Bartholin’s glands are located bilaterally in the vulva, adjacent to the vaginal orifice.

Cysts arise when the glands’ ducts become occluded. Bartholin’s abscesses occur when the gland becomes secondarily infected with one of many common bacterial pathogens.

Clinical Features

Patient may complain of any combination of symptoms that include;

  • Local pain
  • Low-grade fever
  • Perineal discomfort
  • Labial swelling
  • Dyspareunia
  • Purulent PV discharge
  • Difficulty in sitting.

Physical examination may reveal tender, fluctuant abscess lateral to and near the posterior fourchette, local swelling,
erythema, labial oedema, and painful inguinal adenopathy.

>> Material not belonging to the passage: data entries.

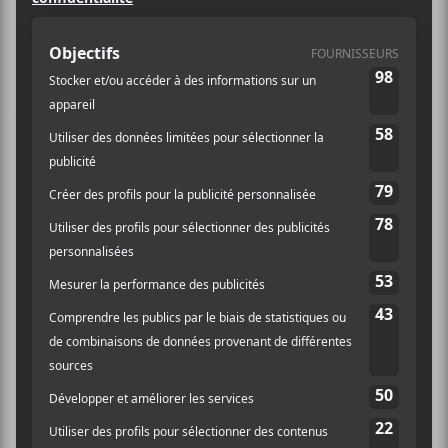
le quatrième album studio de
Ghost
via Loma Vista
Recordings. Tobias Forge, qui a été révélé comme
l’homme derrière l’énigmatique Papa Emeritus,
change une fois de plus de look pour ce nouvel album
et de nom pour : Cardinal Copia. Pour accompagner
l’annonce,
Ghost
fait paraître un vidéoclip pour le
simple Rats.
Prequelle :
Ashes
Rats
Faith
See the Light
Miasma
Dance Macabre
Pro Memoria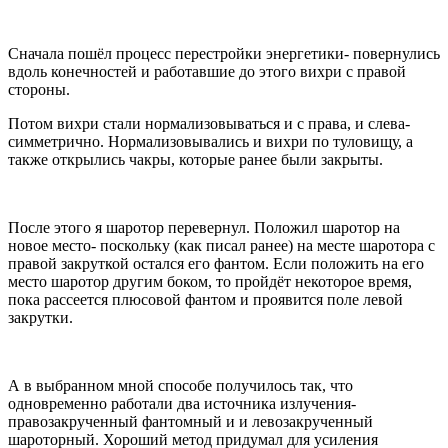
Сначала пошёл процесс перестройки энергетики- повернулись
вдоль конечностей и работавшие до этого вихри с правой
стороны.
Потом вихри стали нормализовываться и с права, и слева-
симметрично. Нормализовывались и вихри по туловищу, а
также открылись чакры, которые ранее были закрыты.
После этого я шаротор перевернул. Положил шаротор на
новое место- поскольку (как писал ранее) на месте шаротора с
правой закруткой остался его фантом. Если положить на его
место шаротор другим боком, то пройдёт некоторое время,
пока рассеется плюсовой фантом и проявится поле левой
закрутки.
А в выбранном мной способе получилось так, что
одновременно работали два источника излучения-
правозакрученный фантомный и и левозакрученный
шароторный. Хороший метод придумал для усиления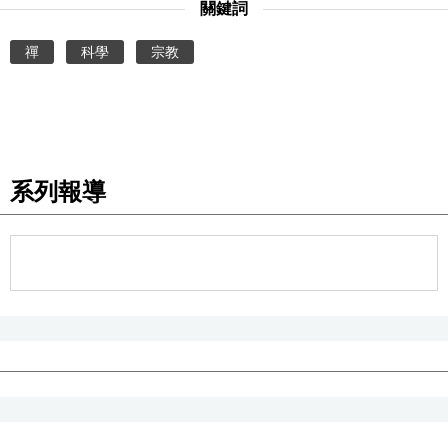
關鍵詞
禪
科學
宗教
系列報導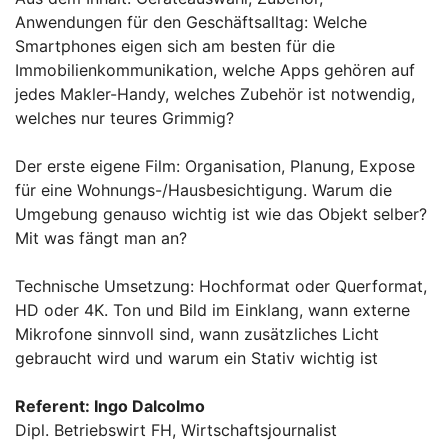
Anwendungen für den Geschäftsalltag: Welche
Smartphones eigen sich am besten für die
Immobilienkommunikation, welche Apps gehören auf
jedes Makler-Handy, welches Zubehör ist notwendig,
welches nur teures Grimmig?
Der erste eigene Film: Organisation, Planung, Expose
für eine Wohnungs-/Hausbesichtigung. Warum die
Umgebung genauso wichtig ist wie das Objekt selber?
Mit was fängt man an?
Technische Umsetzung: Hochformat oder Querformat,
HD oder 4K. Ton und Bild im Einklang, wann externe
Mikrofone sinnvoll sind, wann zusätzliches Licht
gebraucht wird und warum ein Stativ wichtig ist
Referent: Ingo Dalcolmo
Dipl. Betriebswirt FH, Wirtschaftsjournalist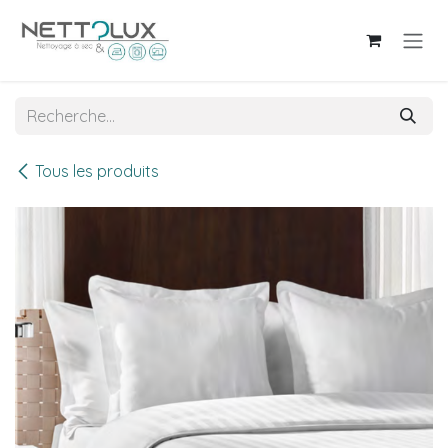
Se rendre au contenu
Tous les produits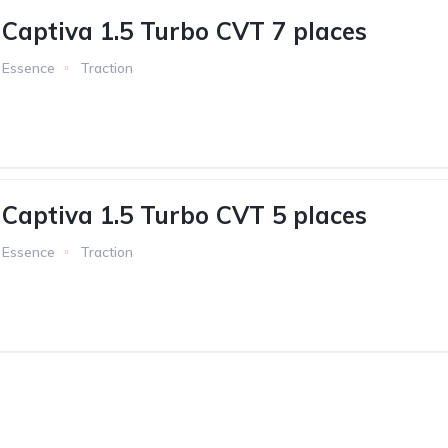
 Captiva 1.5 Turbo CVT 7 places
Essence
Traction
 Captiva 1.5 Turbo CVT 5 places
Essence
Traction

Most abscesses develop over 2–3 days and spontaneous rupture often occurs within 72 hours.


  • Treatment of acute phase includes bed rest, analgesics, e.g, PO ibuprofen 400mg TDS for 5 days, hot wet compresses.
  • PO doxycycline, 100mg BD for 7 days, then re-evaluate.
  • When abscess formation is obvious, incision and drainage as follows:
    • Apply local anaesthesia lignocaine 1%.
    • Incise distended mucosa as close to hymenal ring as possible or through skin if point of abscess is obvious.
    • Marsupialize to prevent recurrence.
    • Pack cavity with gauze impregnated with liquid paraffin for 24 hours.
  • Continue with warm sitz (saline) baths till the wound is healed.